The industrial tribunal at first instance held that voluntary overtime – being overtime which the employer is not obliged to provide and the employee is neither obliged to perform – should not be included in holiday pay calculations, which was welcome news for employers across the country post Bear Scotland. However (and somewhat unsurprisingly) the decision was appealed to the Northern Ireland Court of Appeal (there being no Employment Appeal Tribunal in Northern Ireland).
The Northern Ireland Court of Appeal held that the industrial tribunal's determination in respect of voluntary overtime was erroneous. Unhelpfully, the Court of Appeal did not provide guidelines as to the tests an employer needs to apply in determining holiday pay and stressed that this was a 'question of fact' for each tribunal to determine, based on the particular circumstances of each individual case and remitted the matter back to the industrial tribunal to determine. Lord Justice Gillen also acknowledged that this latest judgment in the myriad of holiday pay related cases 'certainly will not be the last'.

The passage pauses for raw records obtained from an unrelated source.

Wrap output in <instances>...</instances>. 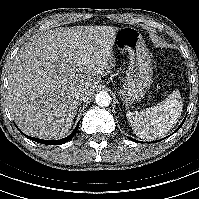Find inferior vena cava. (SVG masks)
<instances>
[{
	"instance_id": "obj_1",
	"label": "inferior vena cava",
	"mask_w": 199,
	"mask_h": 199,
	"mask_svg": "<svg viewBox=\"0 0 199 199\" xmlns=\"http://www.w3.org/2000/svg\"><path fill=\"white\" fill-rule=\"evenodd\" d=\"M71 95L78 102L83 101L85 96L84 91L82 89L77 88L72 90Z\"/></svg>"
}]
</instances>
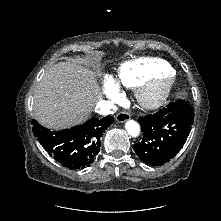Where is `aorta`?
I'll use <instances>...</instances> for the list:
<instances>
[{"label": "aorta", "instance_id": "obj_1", "mask_svg": "<svg viewBox=\"0 0 221 221\" xmlns=\"http://www.w3.org/2000/svg\"><path fill=\"white\" fill-rule=\"evenodd\" d=\"M127 133L132 137H137L140 133V126L134 120H128L125 124Z\"/></svg>", "mask_w": 221, "mask_h": 221}]
</instances>
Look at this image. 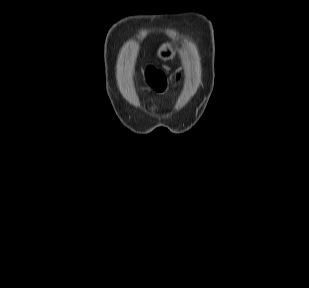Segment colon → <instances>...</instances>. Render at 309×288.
I'll return each mask as SVG.
<instances>
[{
	"label": "colon",
	"instance_id": "obj_1",
	"mask_svg": "<svg viewBox=\"0 0 309 288\" xmlns=\"http://www.w3.org/2000/svg\"><path fill=\"white\" fill-rule=\"evenodd\" d=\"M178 78L179 75L176 77V79ZM151 84L157 91H163L167 86V80L162 73L154 71L151 77Z\"/></svg>",
	"mask_w": 309,
	"mask_h": 288
}]
</instances>
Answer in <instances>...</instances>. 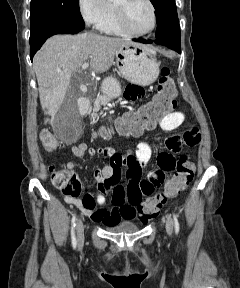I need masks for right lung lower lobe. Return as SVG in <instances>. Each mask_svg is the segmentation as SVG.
<instances>
[{"instance_id":"98d812e1","label":"right lung lower lobe","mask_w":240,"mask_h":288,"mask_svg":"<svg viewBox=\"0 0 240 288\" xmlns=\"http://www.w3.org/2000/svg\"><path fill=\"white\" fill-rule=\"evenodd\" d=\"M85 25H74L69 23H56L44 28L34 40L30 41V58L40 49L42 44L52 35L55 34H75L83 30Z\"/></svg>"}]
</instances>
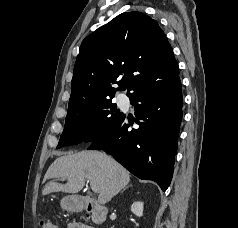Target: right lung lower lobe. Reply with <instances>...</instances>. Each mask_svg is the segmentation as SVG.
Returning <instances> with one entry per match:
<instances>
[{"mask_svg": "<svg viewBox=\"0 0 238 228\" xmlns=\"http://www.w3.org/2000/svg\"><path fill=\"white\" fill-rule=\"evenodd\" d=\"M130 101L136 107L138 129L123 116L117 124L94 139L88 149H103L140 179L155 181L163 191L170 185L177 138L182 120L179 75L171 81L142 90Z\"/></svg>", "mask_w": 238, "mask_h": 228, "instance_id": "1", "label": "right lung lower lobe"}]
</instances>
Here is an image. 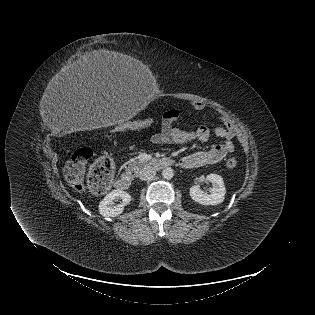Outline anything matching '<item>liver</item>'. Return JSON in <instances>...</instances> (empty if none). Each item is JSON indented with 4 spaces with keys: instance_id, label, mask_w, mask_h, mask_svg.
<instances>
[{
    "instance_id": "6515ba94",
    "label": "liver",
    "mask_w": 315,
    "mask_h": 315,
    "mask_svg": "<svg viewBox=\"0 0 315 315\" xmlns=\"http://www.w3.org/2000/svg\"><path fill=\"white\" fill-rule=\"evenodd\" d=\"M136 65L138 62L131 56L101 49L83 56L60 75H56V78L61 77L74 82L120 80L126 78ZM109 124H111L110 121Z\"/></svg>"
}]
</instances>
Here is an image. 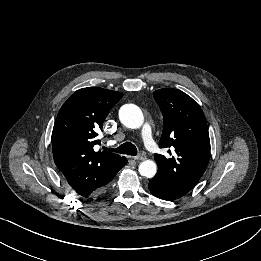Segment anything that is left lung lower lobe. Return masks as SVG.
<instances>
[{
	"label": "left lung lower lobe",
	"mask_w": 261,
	"mask_h": 261,
	"mask_svg": "<svg viewBox=\"0 0 261 261\" xmlns=\"http://www.w3.org/2000/svg\"><path fill=\"white\" fill-rule=\"evenodd\" d=\"M149 190L150 192L157 198L162 200H176L183 195L173 191L170 189L163 180H161L159 177L154 176L149 181Z\"/></svg>",
	"instance_id": "left-lung-lower-lobe-1"
}]
</instances>
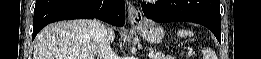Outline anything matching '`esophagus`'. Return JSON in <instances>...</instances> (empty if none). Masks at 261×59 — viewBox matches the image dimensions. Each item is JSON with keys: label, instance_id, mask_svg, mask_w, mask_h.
Masks as SVG:
<instances>
[{"label": "esophagus", "instance_id": "esophagus-1", "mask_svg": "<svg viewBox=\"0 0 261 59\" xmlns=\"http://www.w3.org/2000/svg\"><path fill=\"white\" fill-rule=\"evenodd\" d=\"M127 10H128V19L131 25L138 26L143 23L144 17L142 12L136 9L131 2L128 3Z\"/></svg>", "mask_w": 261, "mask_h": 59}]
</instances>
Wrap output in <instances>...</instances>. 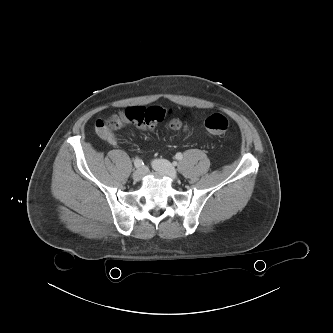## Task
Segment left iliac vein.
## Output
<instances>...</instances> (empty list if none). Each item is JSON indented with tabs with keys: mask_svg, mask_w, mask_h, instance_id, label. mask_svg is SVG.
<instances>
[{
	"mask_svg": "<svg viewBox=\"0 0 333 333\" xmlns=\"http://www.w3.org/2000/svg\"><path fill=\"white\" fill-rule=\"evenodd\" d=\"M152 167L154 170L170 177L173 180L177 179L176 169L167 160L156 159L152 162Z\"/></svg>",
	"mask_w": 333,
	"mask_h": 333,
	"instance_id": "4c4485c4",
	"label": "left iliac vein"
}]
</instances>
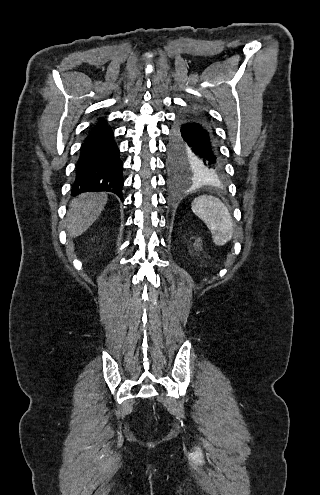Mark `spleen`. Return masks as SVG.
<instances>
[{
	"label": "spleen",
	"instance_id": "spleen-1",
	"mask_svg": "<svg viewBox=\"0 0 320 495\" xmlns=\"http://www.w3.org/2000/svg\"><path fill=\"white\" fill-rule=\"evenodd\" d=\"M192 211L212 233L213 243L224 246L233 236V221L227 207L216 197L202 195L194 199Z\"/></svg>",
	"mask_w": 320,
	"mask_h": 495
}]
</instances>
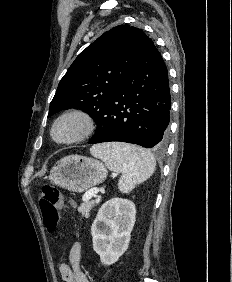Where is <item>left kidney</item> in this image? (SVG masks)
Instances as JSON below:
<instances>
[{"instance_id": "left-kidney-1", "label": "left kidney", "mask_w": 232, "mask_h": 282, "mask_svg": "<svg viewBox=\"0 0 232 282\" xmlns=\"http://www.w3.org/2000/svg\"><path fill=\"white\" fill-rule=\"evenodd\" d=\"M135 215V205L127 199L112 198L99 209L91 234L93 249L104 265L114 264L127 250Z\"/></svg>"}]
</instances>
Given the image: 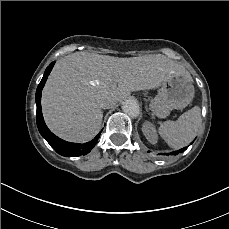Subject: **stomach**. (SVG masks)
Listing matches in <instances>:
<instances>
[{
    "mask_svg": "<svg viewBox=\"0 0 229 229\" xmlns=\"http://www.w3.org/2000/svg\"><path fill=\"white\" fill-rule=\"evenodd\" d=\"M192 80L186 76L175 75L162 82L158 94L149 104V109L159 118H165L173 109H183L194 98Z\"/></svg>",
    "mask_w": 229,
    "mask_h": 229,
    "instance_id": "stomach-1",
    "label": "stomach"
}]
</instances>
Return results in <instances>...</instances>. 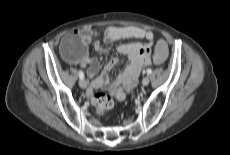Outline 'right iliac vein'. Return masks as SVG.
I'll return each mask as SVG.
<instances>
[{"label":"right iliac vein","mask_w":230,"mask_h":155,"mask_svg":"<svg viewBox=\"0 0 230 155\" xmlns=\"http://www.w3.org/2000/svg\"><path fill=\"white\" fill-rule=\"evenodd\" d=\"M79 86L82 88V89H85L86 86H87V83L84 79H80L79 80Z\"/></svg>","instance_id":"right-iliac-vein-1"}]
</instances>
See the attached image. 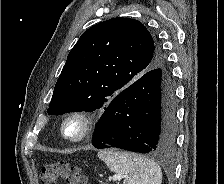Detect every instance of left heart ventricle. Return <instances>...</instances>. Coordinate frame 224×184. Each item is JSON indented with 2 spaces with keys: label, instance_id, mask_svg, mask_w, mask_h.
<instances>
[{
  "label": "left heart ventricle",
  "instance_id": "obj_1",
  "mask_svg": "<svg viewBox=\"0 0 224 184\" xmlns=\"http://www.w3.org/2000/svg\"><path fill=\"white\" fill-rule=\"evenodd\" d=\"M66 133L69 136H75L79 133V124L75 121L70 122L66 127Z\"/></svg>",
  "mask_w": 224,
  "mask_h": 184
}]
</instances>
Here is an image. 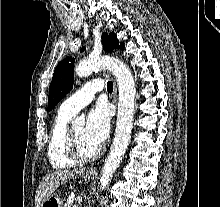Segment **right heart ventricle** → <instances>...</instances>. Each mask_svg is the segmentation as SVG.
Instances as JSON below:
<instances>
[{
    "mask_svg": "<svg viewBox=\"0 0 220 207\" xmlns=\"http://www.w3.org/2000/svg\"><path fill=\"white\" fill-rule=\"evenodd\" d=\"M71 117V115L59 111L51 128L47 155L51 166L55 169H67L76 164L67 155L65 148V136Z\"/></svg>",
    "mask_w": 220,
    "mask_h": 207,
    "instance_id": "1",
    "label": "right heart ventricle"
}]
</instances>
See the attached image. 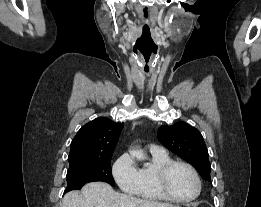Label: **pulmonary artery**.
<instances>
[{
	"label": "pulmonary artery",
	"instance_id": "obj_1",
	"mask_svg": "<svg viewBox=\"0 0 261 207\" xmlns=\"http://www.w3.org/2000/svg\"><path fill=\"white\" fill-rule=\"evenodd\" d=\"M150 150L153 152H165L163 148L157 145H151Z\"/></svg>",
	"mask_w": 261,
	"mask_h": 207
}]
</instances>
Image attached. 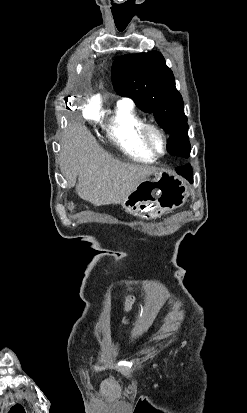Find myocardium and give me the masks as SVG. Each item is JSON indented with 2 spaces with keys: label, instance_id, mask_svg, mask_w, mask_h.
Listing matches in <instances>:
<instances>
[{
  "label": "myocardium",
  "instance_id": "1",
  "mask_svg": "<svg viewBox=\"0 0 247 413\" xmlns=\"http://www.w3.org/2000/svg\"><path fill=\"white\" fill-rule=\"evenodd\" d=\"M148 131H155L160 135L163 141V149L161 152L156 151L153 147H151L146 139V133ZM137 138L138 142L141 145V147L150 155L154 156L155 158L162 157L166 154L167 152V147H168V140L165 132L159 128L158 126L150 123H144L141 125V127L138 130L137 133Z\"/></svg>",
  "mask_w": 247,
  "mask_h": 413
}]
</instances>
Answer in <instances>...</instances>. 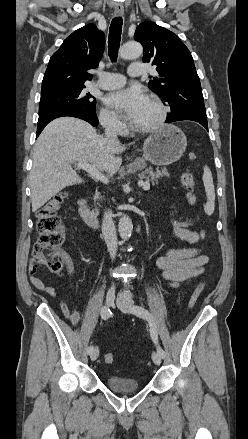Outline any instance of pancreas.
Instances as JSON below:
<instances>
[{
    "mask_svg": "<svg viewBox=\"0 0 248 439\" xmlns=\"http://www.w3.org/2000/svg\"><path fill=\"white\" fill-rule=\"evenodd\" d=\"M168 175V172L166 169H162V170H156L153 171L152 169H148L146 170L143 174H142V178L147 179L148 181H150L153 185L156 184L158 182V179H160L161 177ZM96 199H99V194L95 195Z\"/></svg>",
    "mask_w": 248,
    "mask_h": 439,
    "instance_id": "1",
    "label": "pancreas"
}]
</instances>
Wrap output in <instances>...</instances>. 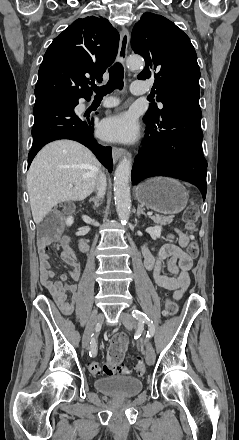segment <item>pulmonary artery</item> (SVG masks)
<instances>
[{"mask_svg": "<svg viewBox=\"0 0 239 440\" xmlns=\"http://www.w3.org/2000/svg\"><path fill=\"white\" fill-rule=\"evenodd\" d=\"M148 89L149 88L144 86L143 83L140 81H136L130 85V91L135 95L143 94ZM117 104H118V102L114 101V102H110V103H104L103 106L104 107H113V106H116Z\"/></svg>", "mask_w": 239, "mask_h": 440, "instance_id": "e3ab8cb5", "label": "pulmonary artery"}]
</instances>
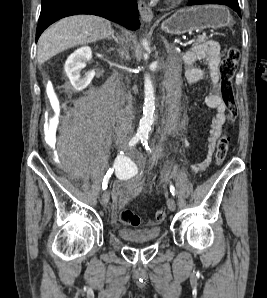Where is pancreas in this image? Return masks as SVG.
<instances>
[{
  "label": "pancreas",
  "mask_w": 267,
  "mask_h": 298,
  "mask_svg": "<svg viewBox=\"0 0 267 298\" xmlns=\"http://www.w3.org/2000/svg\"><path fill=\"white\" fill-rule=\"evenodd\" d=\"M207 40V37L205 35H199L195 40H194V45H198L200 43H203Z\"/></svg>",
  "instance_id": "pancreas-1"
}]
</instances>
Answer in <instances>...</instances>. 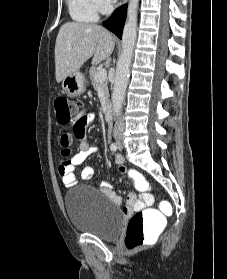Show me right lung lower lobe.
<instances>
[{"instance_id": "1", "label": "right lung lower lobe", "mask_w": 227, "mask_h": 279, "mask_svg": "<svg viewBox=\"0 0 227 279\" xmlns=\"http://www.w3.org/2000/svg\"><path fill=\"white\" fill-rule=\"evenodd\" d=\"M126 13L127 5H123L119 7L111 17H109L106 21L102 23L104 27L116 34L120 39L122 37Z\"/></svg>"}]
</instances>
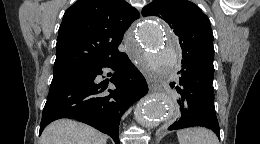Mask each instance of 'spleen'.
Here are the masks:
<instances>
[{"mask_svg":"<svg viewBox=\"0 0 260 144\" xmlns=\"http://www.w3.org/2000/svg\"><path fill=\"white\" fill-rule=\"evenodd\" d=\"M179 144H219L216 135L205 128H188L177 132Z\"/></svg>","mask_w":260,"mask_h":144,"instance_id":"3e777b00","label":"spleen"}]
</instances>
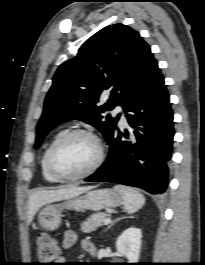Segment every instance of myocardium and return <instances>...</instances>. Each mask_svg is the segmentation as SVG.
<instances>
[{"mask_svg": "<svg viewBox=\"0 0 205 265\" xmlns=\"http://www.w3.org/2000/svg\"><path fill=\"white\" fill-rule=\"evenodd\" d=\"M79 135L89 137L90 139H92L95 142L97 149H98L97 158L94 161V163L84 172H81V173L76 174V175L61 174L53 166V163H52L53 154L56 151V149L63 142H65L67 139L74 137V136H79ZM104 157H105V151H104L103 144H102L100 138L96 134H94L93 132L86 130V129H72V130H68V131L63 132L50 145V147L46 153L45 163H46V167H47L48 172L54 178H56L58 181H78V180L85 179V178L91 176L92 174H94L103 164Z\"/></svg>", "mask_w": 205, "mask_h": 265, "instance_id": "1", "label": "myocardium"}]
</instances>
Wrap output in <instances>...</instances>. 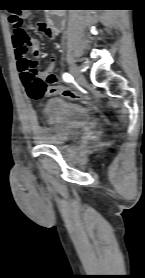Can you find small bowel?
<instances>
[{"label":"small bowel","instance_id":"c3829d8e","mask_svg":"<svg viewBox=\"0 0 145 278\" xmlns=\"http://www.w3.org/2000/svg\"><path fill=\"white\" fill-rule=\"evenodd\" d=\"M23 16L28 18L29 13L26 11L24 12ZM38 30L42 32L45 38L48 40H53L56 36V33L50 30L44 22L38 24ZM31 40L32 42L26 46H17V43L14 39V46L17 49H25L26 52L29 49L37 52L41 47V43L35 38H31ZM16 68L24 91L31 100L41 101L45 96L48 95H62L68 98L74 97L67 95L64 92V90L67 88H63L55 84L56 76L52 69L36 74V63L28 57H18L16 55ZM31 92L35 93V96H31ZM28 124L33 132H37L39 130V123L35 115H31V117L28 119Z\"/></svg>","mask_w":145,"mask_h":278}]
</instances>
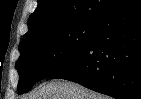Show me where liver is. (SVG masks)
I'll use <instances>...</instances> for the list:
<instances>
[{
  "label": "liver",
  "instance_id": "6515ba94",
  "mask_svg": "<svg viewBox=\"0 0 141 99\" xmlns=\"http://www.w3.org/2000/svg\"><path fill=\"white\" fill-rule=\"evenodd\" d=\"M26 99H110L67 80H53L37 87Z\"/></svg>",
  "mask_w": 141,
  "mask_h": 99
}]
</instances>
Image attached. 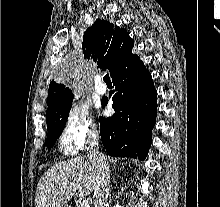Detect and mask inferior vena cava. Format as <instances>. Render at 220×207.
Instances as JSON below:
<instances>
[{
  "label": "inferior vena cava",
  "mask_w": 220,
  "mask_h": 207,
  "mask_svg": "<svg viewBox=\"0 0 220 207\" xmlns=\"http://www.w3.org/2000/svg\"><path fill=\"white\" fill-rule=\"evenodd\" d=\"M87 157L97 171L93 191L95 198L94 207H106L108 206L110 190V168L105 156L99 151V136L96 133L92 134Z\"/></svg>",
  "instance_id": "obj_1"
}]
</instances>
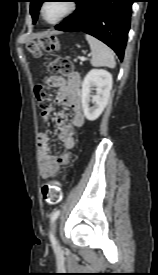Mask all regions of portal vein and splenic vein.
<instances>
[{
	"label": "portal vein and splenic vein",
	"mask_w": 158,
	"mask_h": 275,
	"mask_svg": "<svg viewBox=\"0 0 158 275\" xmlns=\"http://www.w3.org/2000/svg\"><path fill=\"white\" fill-rule=\"evenodd\" d=\"M80 60H81V61H85L86 58H85L84 56H81V57H80Z\"/></svg>",
	"instance_id": "obj_1"
}]
</instances>
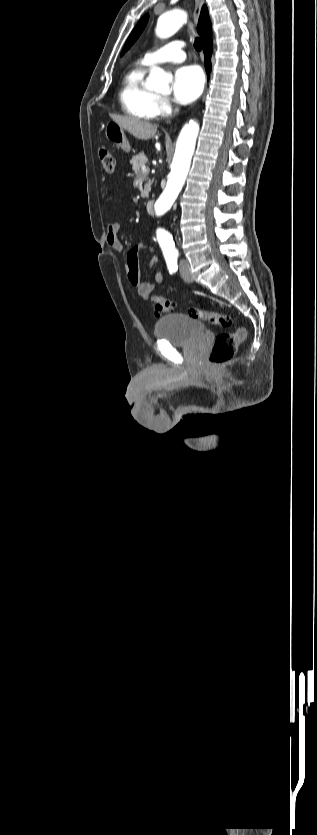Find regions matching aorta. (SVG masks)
<instances>
[{"instance_id": "aorta-1", "label": "aorta", "mask_w": 317, "mask_h": 835, "mask_svg": "<svg viewBox=\"0 0 317 835\" xmlns=\"http://www.w3.org/2000/svg\"><path fill=\"white\" fill-rule=\"evenodd\" d=\"M186 17L185 11L181 9H172L161 13L157 19L156 35L161 39L171 37L186 22ZM171 79V74L160 67H153L146 79L145 86L148 89L165 91L169 88ZM198 133V122L190 121L183 126L178 136L166 187L155 204V215L158 218L170 209L185 183ZM157 238L169 246L173 245L172 237L166 230L160 231Z\"/></svg>"}]
</instances>
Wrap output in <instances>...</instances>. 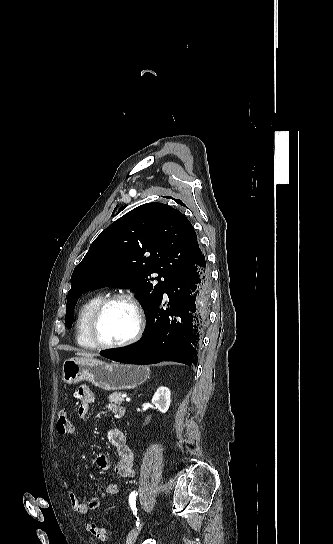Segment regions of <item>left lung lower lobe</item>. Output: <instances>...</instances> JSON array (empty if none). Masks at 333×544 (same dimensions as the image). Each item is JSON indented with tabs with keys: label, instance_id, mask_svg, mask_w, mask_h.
<instances>
[{
	"label": "left lung lower lobe",
	"instance_id": "left-lung-lower-lobe-1",
	"mask_svg": "<svg viewBox=\"0 0 333 544\" xmlns=\"http://www.w3.org/2000/svg\"><path fill=\"white\" fill-rule=\"evenodd\" d=\"M209 292L210 272L201 253L169 285L165 292L168 302L162 303V297L147 312L148 325L141 339L123 349L100 354L124 363L176 361L194 365L207 319Z\"/></svg>",
	"mask_w": 333,
	"mask_h": 544
}]
</instances>
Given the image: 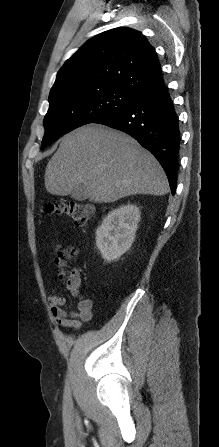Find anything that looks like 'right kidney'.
<instances>
[{
	"instance_id": "right-kidney-1",
	"label": "right kidney",
	"mask_w": 219,
	"mask_h": 447,
	"mask_svg": "<svg viewBox=\"0 0 219 447\" xmlns=\"http://www.w3.org/2000/svg\"><path fill=\"white\" fill-rule=\"evenodd\" d=\"M139 221V208L133 204L108 213L96 230V246L105 260H116L131 247Z\"/></svg>"
}]
</instances>
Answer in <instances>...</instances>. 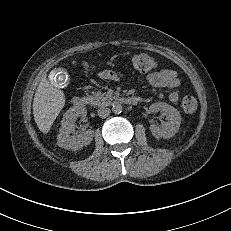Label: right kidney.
<instances>
[{
  "label": "right kidney",
  "mask_w": 231,
  "mask_h": 231,
  "mask_svg": "<svg viewBox=\"0 0 231 231\" xmlns=\"http://www.w3.org/2000/svg\"><path fill=\"white\" fill-rule=\"evenodd\" d=\"M87 111L84 108H70L61 121V128L57 137V145L67 150H79L91 143L94 131L87 130L82 134L71 136V132L75 130V121L78 117H85Z\"/></svg>",
  "instance_id": "obj_1"
}]
</instances>
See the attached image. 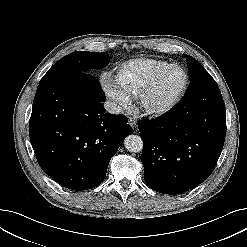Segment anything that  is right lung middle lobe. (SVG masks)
Segmentation results:
<instances>
[{
  "mask_svg": "<svg viewBox=\"0 0 247 247\" xmlns=\"http://www.w3.org/2000/svg\"><path fill=\"white\" fill-rule=\"evenodd\" d=\"M108 60L109 59L106 52H72L56 62L43 78H49L56 74L69 71H77L81 74L89 73L92 69H98L106 66L108 64Z\"/></svg>",
  "mask_w": 247,
  "mask_h": 247,
  "instance_id": "1",
  "label": "right lung middle lobe"
}]
</instances>
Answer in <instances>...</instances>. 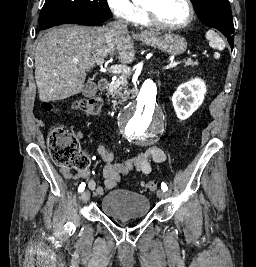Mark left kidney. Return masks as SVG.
Instances as JSON below:
<instances>
[{"instance_id":"1","label":"left kidney","mask_w":256,"mask_h":267,"mask_svg":"<svg viewBox=\"0 0 256 267\" xmlns=\"http://www.w3.org/2000/svg\"><path fill=\"white\" fill-rule=\"evenodd\" d=\"M206 92V86L200 78H195V80L181 84L172 96L177 118L179 120L190 118L191 114L203 104Z\"/></svg>"}]
</instances>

This judgment opens the door to the inclusion of voluntary overtime, but employers still will not have sufficient clarity on its application.
Although decisions from the Northern Ireland Court of Appeal are not legally binding on the courts and tribunals in England and Wales, employers should be aware of the potential ramifications of this most recent decision, as a persuasive authority, in the continuing holiday pay saga.